Reforma laboral requiere presupuesto y perspectiva de género

La modernización del modelo laboral en el sector público mexicano enfrenta dos obstáculos centrales: la insuficiencia presupuestal y la ausencia de perspectiva de género

La modernización del modelo laboral en el sector público mexicano enfrenta dos obstáculos centrales: la insuficiencia presupuestal y la ausencia de perspectiva de género. Así lo planteó Alma Ruby Villarreal Reyes, ex jueza de Distrito del Tribunal Laboral Federal de Asuntos Colectivos, al presentar la segunda edición de su obra Derecho Colectivo Burocrático.

Villarreal Reyes sostuvo que “un modelo laboral, sin un presupuesto suficiente y sin políticas públicas, se equipara a una lista de buenos deseos”. La autora señaló que la transformación jurídica actual deriva de la reforma de derechos humanos de 2011, consolidada con los cambios constitucionales y legales de 2017 y 2019. Dichas modificaciones eliminaron restricciones a la libertad sindical y permitieron la coexistencia de diversos sindicatos en el sector público.

La armonización con el T-MEC y la ratificación de los convenios 98 y 190 de la OIT obligan a México a garantizar la negociación colectiva y entornos laborales libres de violencia.
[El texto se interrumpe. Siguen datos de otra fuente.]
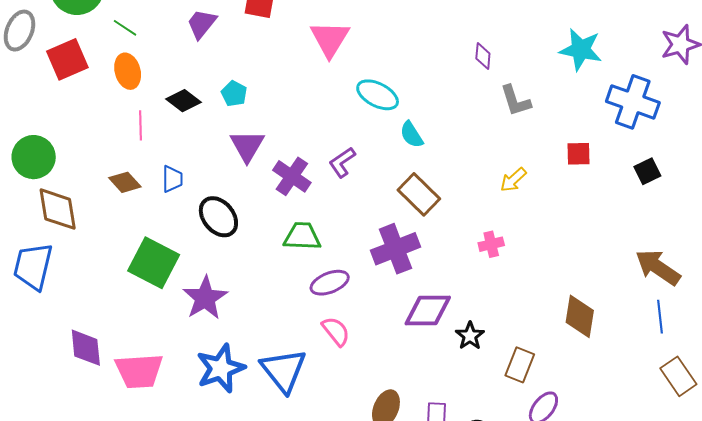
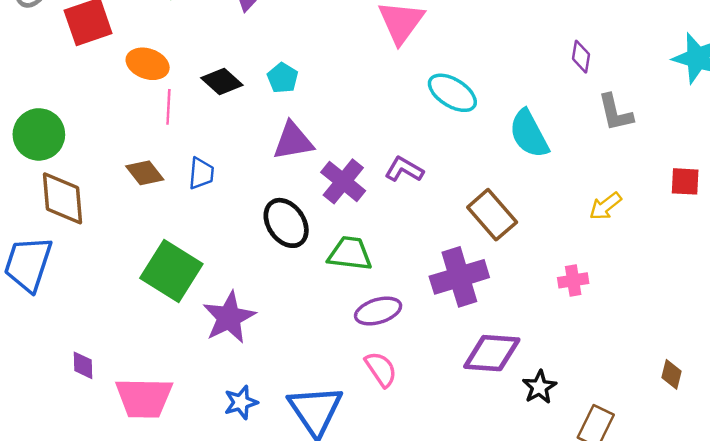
orange ellipse: (128, 71) -> (148, 64), moved, turned -60
cyan semicircle: (412, 135) -> (529, 134), moved, size x1.5
purple triangle: (247, 146) -> (293, 141), turned 45
purple L-shape: (342, 162) -> (404, 169), turned 60
black ellipse: (218, 217) -> (286, 223), moved
brown diamond: (580, 316) -> (671, 374), size x0.6
purple diamond: (86, 348) -> (83, 365), size x0.6
blue star: (221, 368) -> (241, 402), size x0.6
En este marco, el voto personal, libre, directo y secreto se posiciona como eje de la representación auténtica en dependencias gubernamentales.
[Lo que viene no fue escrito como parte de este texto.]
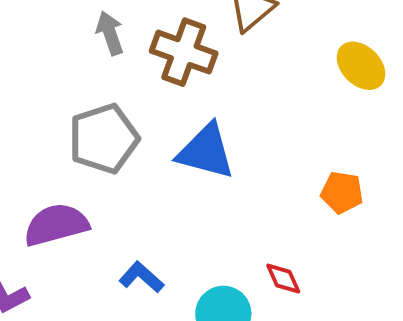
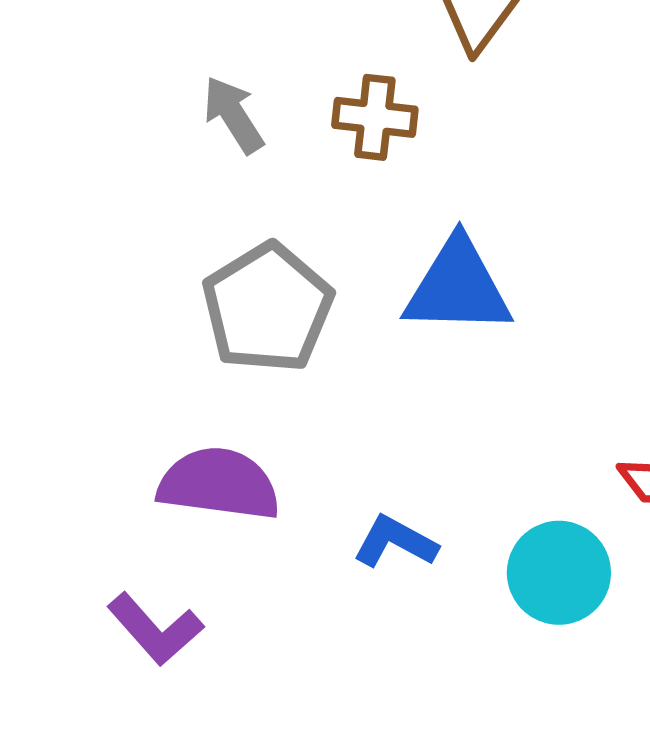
brown cross: (184, 52) -> (375, 117), size x0.7
purple semicircle: (56, 225) -> (219, 484), turned 36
Villarreal Reyes afirmó que “si las mujeres son excluidas, no podemos hablar de democracia sindical”.

La doctora Aleida Hernández Cervantes, participante en el análisis de la obra, identificó como obstáculo estructural el papel del Estado como empleador, que generó una tensión jurídica constante y limitó el ejercicio del derecho a huelga y la organización gremial de los trabajadores públicos.